Income or Growth- You must first evaluate how your chosen investment will pay off. For example, bonds allow you to make money on quarterly or semi-annual coupon payments, and growth stocks are good for capital gains. Then there are dividends and real estate that offer both.
Return- Find out what the expected return on your investment is. In some cases, such as bonds, peer-to-peer loans, or retail real estate, there is a clear picture of what needs to be recovered. However, it is unknown because stocks and their returns are both dependent on market forces.
Long or Short- Looking for a short or long-term investment? It is important to clarify this before opening a position.
Risk- You need to assess how much risk is associated with your chosen investment. Investing in US or UK government bonds at one end of the spectrum won’t bring you sleepless nights. However, cryptocurrency trading are likely to do so, as the asset class offers a very high risk-reward ratio.
As retirement approaches, it’s important to reduce your risk as much as possible. You don’t want to lose your capital late in the game. I want to save money because I have several years of retirement. The best low-risk investments can help. By earning a nominal interest rate on your money at low risk, your savings can help keep up with inflation without losing your shirt.
The best low-risk investments can help you increase your wealth over time while limiting your potential losses in case of a market downturn. One thing to be noted here is that low risk doesn’t mean low return either. Many low-risk investments provide comparable returns to high-risk investments, and diversified portfolios can be far more effective than individual investments for long-term investors.
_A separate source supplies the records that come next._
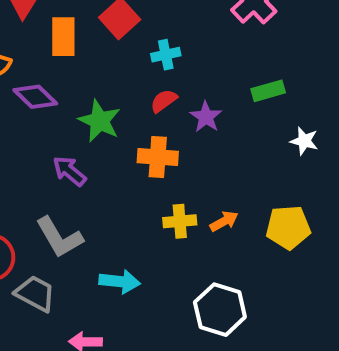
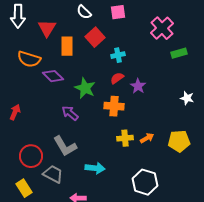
green rectangle: (268, 91) -> (179, 53), moved

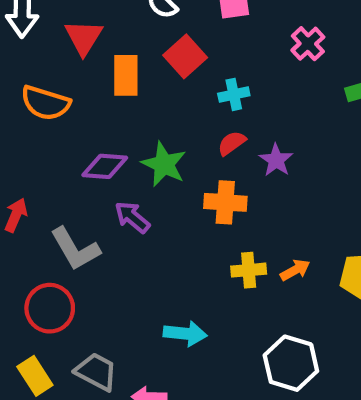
pink cross: (162, 28) -> (308, 44), moved, size x0.7
purple diamond: (53, 76) -> (105, 166), moved, turned -40
gray L-shape: (65, 146) -> (75, 249), moved
gray trapezoid: (53, 174) -> (96, 372), moved

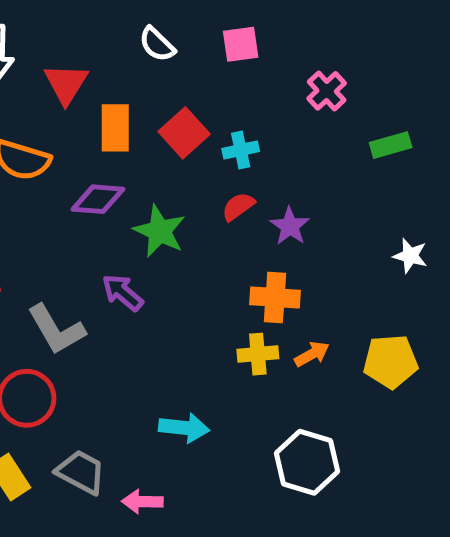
red square: (185, 56) -> (184, 133), moved
purple diamond: (105, 166) -> (98, 199), moved
orange cross: (225, 202) -> (275, 297), moved

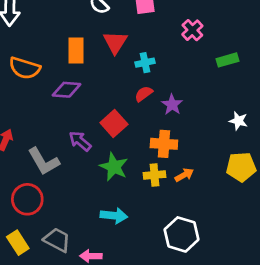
red triangle: (66, 84) -> (115, 42), moved
red square: (184, 133) -> (114, 124), moved
green star: (159, 231) -> (114, 167), moved
yellow pentagon: (391, 361) -> (241, 167), moved

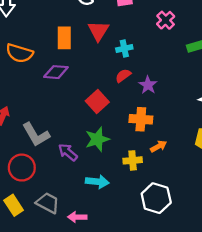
purple arrow: (80, 141) -> (68, 152), moved
green star: (114, 167) -> (97, 139), turned 30
yellow cross: (154, 175) -> (133, 160), moved

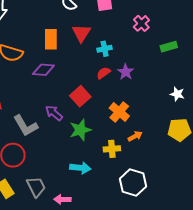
purple star: (148, 85) -> (126, 72), moved
orange cross: (141, 119) -> (119, 112), turned 36
purple arrow: (68, 152) -> (54, 113), moved
gray trapezoid: (48, 203) -> (36, 187), turned 35

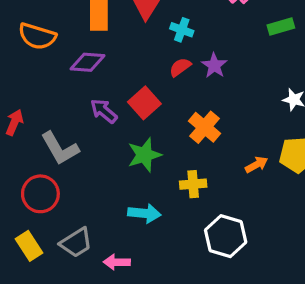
cyan cross: (105, 49) -> (182, 30), turned 32
purple arrow: (54, 113) -> (104, 111), moved
orange arrow: (135, 136) -> (256, 165), moved
gray trapezoid: (36, 187) -> (76, 243), turned 85

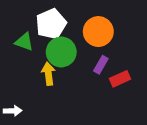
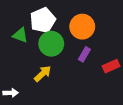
yellow arrow: (48, 74) -> (43, 74), moved, turned 54
red rectangle: (120, 79) -> (111, 66), moved

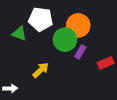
white pentagon: (43, 20) -> (41, 19), turned 30
green circle: (51, 44) -> (65, 40), moved

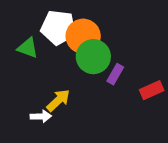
orange circle: (78, 25) -> (83, 36), moved
white arrow: (10, 88) -> (41, 116), moved

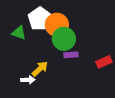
white pentagon: (58, 27) -> (40, 19), turned 30
purple rectangle: (115, 74) -> (71, 55), moved, turned 56

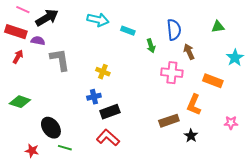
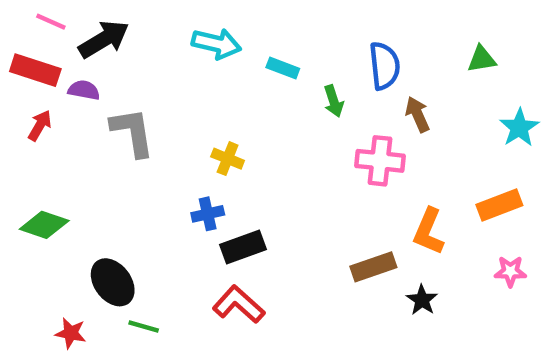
orange rectangle: (213, 81) -> (499, 205), moved, turned -42

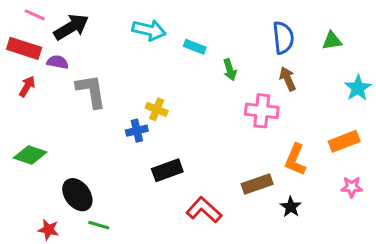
blue semicircle: (384, 66) -> (283, 38), moved
blue cross: (208, 214) -> (137, 131), moved
red L-shape: (239, 304) -> (204, 210), moved

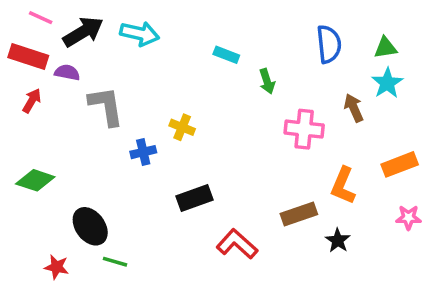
cyan arrow: (149, 30) -> (140, 34), moved
brown arrow: (288, 79) -> (354, 108), moved
cyan star: (358, 88) -> (387, 83), moved
blue cross: (137, 131) -> (143, 152), moved

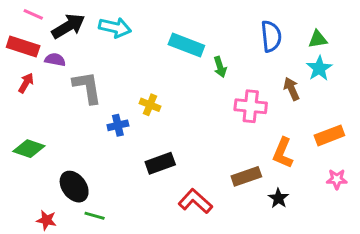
cyan rectangle: (226, 55) -> (186, 45), size x1.6

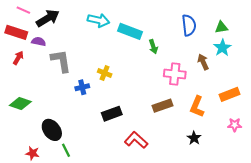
cyan arrow: (115, 28) -> (99, 20), moved
brown rectangle: (246, 176) -> (162, 106), moved
green line: (95, 216) -> (66, 150), turned 48

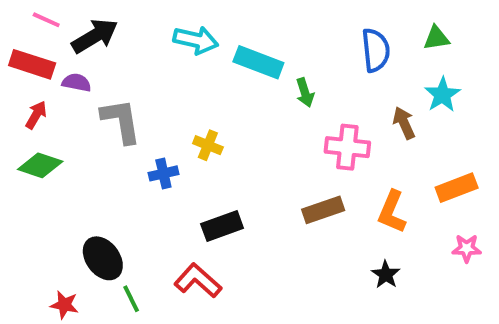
green triangle: (221, 27) -> (436, 38), moved
green diamond: (20, 104) -> (40, 165), moved
red L-shape: (136, 140) -> (198, 281), moved

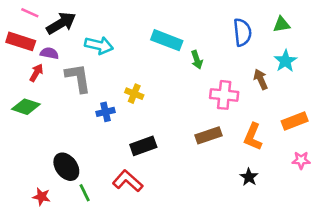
cyan arrow: (196, 40) -> (99, 45), moved
red arrow: (36, 115) -> (36, 73), moved

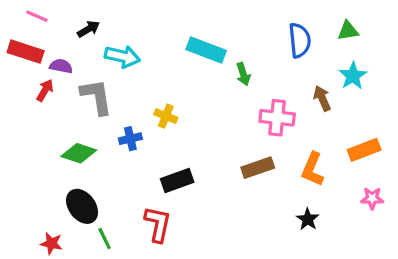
black arrow: (61, 23) -> (88, 29), moved, size x0.6
green diamond: (26, 107) -> (79, 153), moved
red L-shape: (128, 181) -> (158, 224), turned 60

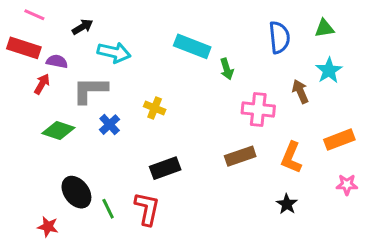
gray L-shape: (97, 97) -> (90, 90), turned -81
blue cross: (130, 139) -> (110, 125), moved, turned -30
green diamond: (79, 153) -> (58, 131), moved
green line: (105, 239) -> (108, 209), moved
What are the best low-risk investments in the UK?
There are so many investment opportunities. Everything depends on your investment goals. So, take the time to think about what you want to achieve and what your best assets are to achieve it.
How much should I invest online?
It depends on your broker choice. With eToro and Capital.com, you can start with a minimum deposit of $200.
Are online investments regulated in the UK?
Yes, online brokers are regulated by the Financial Conduct Authority (FCA).
Are corporate bonds considered low-risk investments?
Yes, corporate bonds are considered a low-risk investment.
Does investment in a saving account generate a return?
When you invest in a UK bank savings account, your money is protected by the Financial Services Compensation Scheme. This government program will reimburse you up to £85,000 if your bank closes without returning your money.